There’s a strange thing that happens as you get good at working with AI tools. You stop thinking about prompting.
Not because it matters less. Because it becomes invisible — absorbed into how you think about problems, the same way fluent speakers stop thinking about grammar. The skill reaches a point where its success looks like its own disappearance.
That’s the paradox. And it has implications that go further than most people are willing to follow.
The Disappearing Skill
A year ago, prompt engineering looked like it might become a core discipline — a role, a specialty, a line item on job descriptions. There was real money in courses, in “prompt libraries,” in the idea that specific phrasings could unlock disproportionate capability.
That framing was never quite right, and it’s becoming less right by the month.
Modern AI systems don’t need elaborate invocations. They need clarity. The gap between a “good prompt” and a “bad prompt” — as distinct techniques — is collapsing, because the models are increasingly capable of inferring what you actually mean from what you imprecisely said.
Tell an AI system “make this better” in 2024 and you got something generic. Tell it the same thing today and it asks clarifying questions, makes reasonable assumptions explicit, and often produces something you’d actually use.
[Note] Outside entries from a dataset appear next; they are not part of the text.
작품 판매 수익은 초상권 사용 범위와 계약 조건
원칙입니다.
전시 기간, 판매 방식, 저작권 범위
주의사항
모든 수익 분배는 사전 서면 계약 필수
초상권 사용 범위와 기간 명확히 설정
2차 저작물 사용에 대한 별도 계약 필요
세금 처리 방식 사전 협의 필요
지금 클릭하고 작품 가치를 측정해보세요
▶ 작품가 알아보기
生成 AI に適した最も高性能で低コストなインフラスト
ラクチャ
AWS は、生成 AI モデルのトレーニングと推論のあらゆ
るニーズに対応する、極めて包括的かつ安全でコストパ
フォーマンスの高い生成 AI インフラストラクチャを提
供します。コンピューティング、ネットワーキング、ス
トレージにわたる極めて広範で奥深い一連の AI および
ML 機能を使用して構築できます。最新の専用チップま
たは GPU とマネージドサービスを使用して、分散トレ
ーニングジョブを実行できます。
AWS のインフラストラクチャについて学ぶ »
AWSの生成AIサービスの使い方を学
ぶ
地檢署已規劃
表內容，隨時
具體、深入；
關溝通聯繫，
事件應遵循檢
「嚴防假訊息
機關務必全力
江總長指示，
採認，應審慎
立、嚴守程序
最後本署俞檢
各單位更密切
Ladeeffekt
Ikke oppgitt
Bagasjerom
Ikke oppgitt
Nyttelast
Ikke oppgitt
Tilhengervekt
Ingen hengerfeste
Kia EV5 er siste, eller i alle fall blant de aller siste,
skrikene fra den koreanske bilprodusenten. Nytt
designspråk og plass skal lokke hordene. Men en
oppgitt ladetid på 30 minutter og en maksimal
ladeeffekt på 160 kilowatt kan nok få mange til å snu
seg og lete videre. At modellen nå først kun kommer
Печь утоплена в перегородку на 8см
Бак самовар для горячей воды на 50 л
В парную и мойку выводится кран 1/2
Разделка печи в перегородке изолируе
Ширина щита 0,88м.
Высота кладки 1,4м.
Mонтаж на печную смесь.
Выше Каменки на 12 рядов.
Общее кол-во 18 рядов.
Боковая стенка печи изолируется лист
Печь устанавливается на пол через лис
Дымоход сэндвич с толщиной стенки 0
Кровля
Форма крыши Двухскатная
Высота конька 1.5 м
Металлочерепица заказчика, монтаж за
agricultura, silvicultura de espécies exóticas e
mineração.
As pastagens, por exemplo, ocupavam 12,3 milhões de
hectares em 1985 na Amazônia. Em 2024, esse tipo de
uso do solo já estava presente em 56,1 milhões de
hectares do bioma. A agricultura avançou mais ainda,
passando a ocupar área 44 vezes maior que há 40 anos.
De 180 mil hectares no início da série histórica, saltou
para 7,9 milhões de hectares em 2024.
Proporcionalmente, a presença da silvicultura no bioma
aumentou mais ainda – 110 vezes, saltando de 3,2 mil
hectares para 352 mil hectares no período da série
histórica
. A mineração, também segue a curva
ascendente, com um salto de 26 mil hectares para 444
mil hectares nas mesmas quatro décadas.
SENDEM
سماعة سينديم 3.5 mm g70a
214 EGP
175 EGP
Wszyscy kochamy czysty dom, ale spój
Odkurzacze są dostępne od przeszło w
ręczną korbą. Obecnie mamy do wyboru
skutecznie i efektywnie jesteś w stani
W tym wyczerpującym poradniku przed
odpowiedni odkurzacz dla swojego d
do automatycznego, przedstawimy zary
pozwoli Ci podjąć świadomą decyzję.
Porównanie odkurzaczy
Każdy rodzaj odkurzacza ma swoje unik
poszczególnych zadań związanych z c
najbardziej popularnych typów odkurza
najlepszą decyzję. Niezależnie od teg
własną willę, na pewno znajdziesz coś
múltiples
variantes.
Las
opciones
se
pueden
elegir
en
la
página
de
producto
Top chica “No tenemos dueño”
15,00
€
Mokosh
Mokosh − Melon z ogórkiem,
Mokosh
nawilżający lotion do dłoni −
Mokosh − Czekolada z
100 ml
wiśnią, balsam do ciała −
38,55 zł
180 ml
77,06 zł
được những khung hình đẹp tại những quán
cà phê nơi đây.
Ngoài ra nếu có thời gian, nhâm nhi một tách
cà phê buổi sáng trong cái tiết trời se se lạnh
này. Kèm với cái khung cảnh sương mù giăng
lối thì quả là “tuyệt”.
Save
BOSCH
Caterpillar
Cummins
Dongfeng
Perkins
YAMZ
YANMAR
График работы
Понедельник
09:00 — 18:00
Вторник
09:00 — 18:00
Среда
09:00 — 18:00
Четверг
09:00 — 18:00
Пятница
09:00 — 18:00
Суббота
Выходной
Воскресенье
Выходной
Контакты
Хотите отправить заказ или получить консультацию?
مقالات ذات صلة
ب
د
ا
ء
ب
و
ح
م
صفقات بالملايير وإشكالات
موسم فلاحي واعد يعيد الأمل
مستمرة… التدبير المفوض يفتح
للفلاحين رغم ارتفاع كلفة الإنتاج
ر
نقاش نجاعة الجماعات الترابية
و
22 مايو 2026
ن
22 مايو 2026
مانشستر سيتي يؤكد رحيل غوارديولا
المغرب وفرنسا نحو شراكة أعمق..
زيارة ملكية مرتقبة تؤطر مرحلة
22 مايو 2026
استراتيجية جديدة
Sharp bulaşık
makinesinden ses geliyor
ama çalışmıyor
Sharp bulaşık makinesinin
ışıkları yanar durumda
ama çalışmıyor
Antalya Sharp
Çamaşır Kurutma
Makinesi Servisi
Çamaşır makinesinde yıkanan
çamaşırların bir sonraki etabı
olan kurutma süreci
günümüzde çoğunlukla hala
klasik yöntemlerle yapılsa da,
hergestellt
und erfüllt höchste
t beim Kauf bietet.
The craft of prompting is becoming less about syntax and more about thinking. Knowing what you want. Knowing what you don’t want. Knowing when you have it.
What Remains
Here’s what doesn’t disappear: the ability to decompose problems.
Knowing that “build me an app” is actually ten separate requests — and sequencing them coherently — that skill persists and even grows in importance. The better AI gets at executing individual steps, the more consequential the question of which steps to take becomes.
The bottleneck shifts upstream. You don’t need to know how to write a React hook. You need to know what state management strategy is appropriate for your situation, and why. You need to know that authentication is a distinct problem from authorization, and that conflating them is where security holes live.
This is domain knowledge. Experience. Judgment about tradeoffs that only matters if you’ve felt the consequences of the wrong choice.
Prompting, in this sense, is becoming less like programming and more like management. The best managers aren’t the ones who know how to do every job on their team. They’re the ones who understand each job well enough to recognize good work, give useful direction, and know when to get out of the way.
The Uncomfortable Implication
If the value of “knowing prompting” is declining, then the value of what you’re prompting about is rising.
This is uncomfortable for people who treated prompt engineering as a transferable, domain-agnostic skill. It isn’t, really. It never was. “Getting good at prompting” in isolation means getting good at communicating clearly about nothing in particular. It’s a necessary but insufficient foundation.
The people who will thrive aren’t prompt engineers. They’re domain experts who’ve also learned to communicate clearly with AI systems. A security researcher who can articulate threat models. A designer who can describe visual intent in terms a model can act on. A product manager who can translate user needs into implementation constraints.
The AI handles the implementation. The human handles the judgment about what’s worth implementing and whether the result is any good.
What This Changes
The practical implication is this: stop optimizing for prompt technique and start optimizing for depth of understanding in the areas you care about.
If you’re a developer, this means knowing why architectural decisions matter, not just what patterns exist. If you’re a designer, this means developing strong opinions about what makes an interface actually usable, not just aesthetically interesting.
The feedback loop matters here. Vibe coding works best when you’re generating fast, evaluating carefully, and iterating with precision. That evaluation — “is this actually good?” — requires knowing what good looks like. No amount of prompting skill substitutes for that knowledge.
The paradox resolves into something almost boring: getting better at AI collaboration means getting better at your underlying craft. The AI handles more of the mechanical parts. The craft part isn’t going anywhere.
That’s not a loss. That’s a return to what expertise was always supposed to mean.